The watch was originally introduced in 1995 (I think), and had some very interesting and unique features at the time. It was the third iteration of the Timex Datalink line, after Datalink 50 and Datalink 70. The line of watches were able to store phone numbers, appointments, to-do lists, anniversaries and alarms. The number (50, 70, 150) in the Datalink line model numbers referred to the approximate amount of phone numbers the watch could store. Compared with the older Datalink 70 model, the Datalink 150 doubled the amount of EEPROM available for the data (from 1kB to 2kB), but also added support for what Timex called wristapps.

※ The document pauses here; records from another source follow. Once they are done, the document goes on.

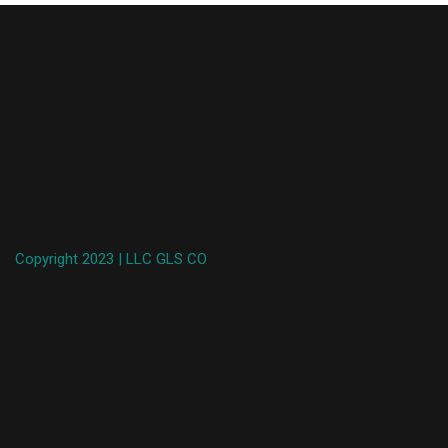
Copyright 2023 | LLC GLS CO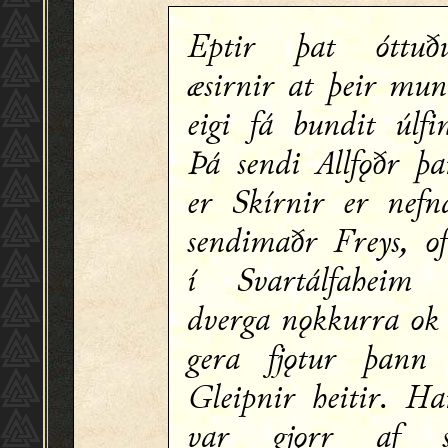
Eptir þat óttuðu
æsirnir at þeir mu
eigi fá bundit úlfi
Þá sendi Allfǫðr þ
er Skírnir er nefn
sendimaðr Freys, o
í Svartálfaheim 
dverga nǫkkurra ok 
gera fjǫtur þann
Gleipnir heitir. H
var gjǫrr af s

The wristapps were small pieces of software, which were loaded in the RAM of the watch, and which could actually be executed. This allowed extending the features of the watch, such as adding a stopwatch or a countdown timer mode. A number of wristapps were delivered with the watch, but Timex also sold additional ones. The wristapp was stored always in a fixed location in RAM, so only one wristapp could ever be loaded at one time. Also, there was only 804 bytes total in the user RAM area, which was also shared by the melody configuration. The melody defined what the watch beeps sounded like (alarm, appointment notification, etc). With the default melody, the maximum wristapp size was about 760 bytes.

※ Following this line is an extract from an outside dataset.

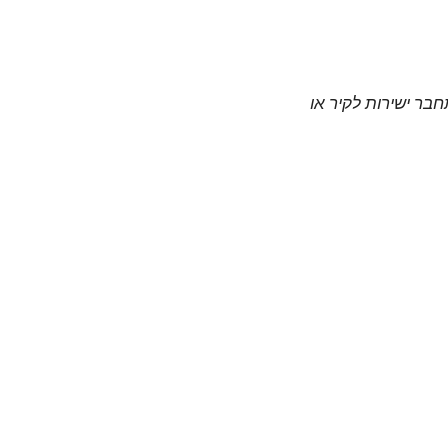
חבר ישירות לקיר או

The data were transmitted to the watch optically by pointing the watch at a CRT monitor of a PC and running a proprietary piece of software (on Windows), which displayed a flashing line pattern representing the data to be transmitted. The watch would receive the data through a photodetector eye located in the watch face.
A CRT really is required, as the upload process exploits the raster scanning of the CRT to cause sudden changes in brightness. Active matrix LCDs don't scan, and would be too slow anyway. However, LCD monitors were not unheard of even at that time (in laptop computers), and Timex sold a separate notebook adapter to allow using the watches with laptop computers. The notebook adapter connected to the serial port of the computer, and used a flashing LED to transfer the data.

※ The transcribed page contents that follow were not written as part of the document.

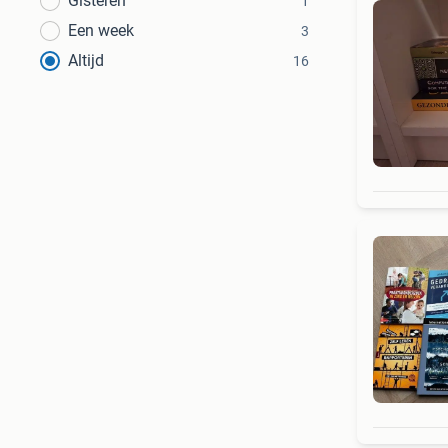
Gisteren
1
Een week
3
Altijd
16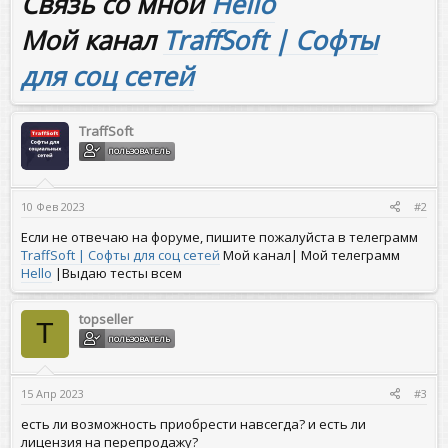
Связь со мной
Hello
Мой канал
TraffSoft | Софты
для соц сетей
TraffSoft
ПОЛЬЗОВАТЕЛЬ
10 Фев 2023
#2
Если не отвечаю на форуме, пишите пожалуйста в телеграмм
TraffSoft | Софты для соц сетей
Мой канал| Мой телеграмм
Hello
|Выдаю тесты всем
topseller
T
ПОЛЬЗОВАТЕЛЬ
15 Апр 2023
#3
есть ли возможность приобрести навсегда? и есть ли
лицензия на перепродажу?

Trying to use the watch these days is quite difficult. A CRT is hard to come by, and even if you had one, the software doesn't run on modern version of Windows (i.e. XP or later). The software does work in some versions of NT, but only with the notebook adapter, which appears to be quite expensive today. Finally, the closed source nature of the software isn't ideal either.
Between 1996 and 2002, Tommy Johnson, Karl R. Hakimian, David Fries, Frank Denis, Steaphan Greene, Harold Zatz (and possibly others) reverse engineered the watch transfer protocol and wrote an open source implementation of the data transferring software, called simply datalink. This work is the most important piece in using the watch with modern computers. This work is available on GitHub.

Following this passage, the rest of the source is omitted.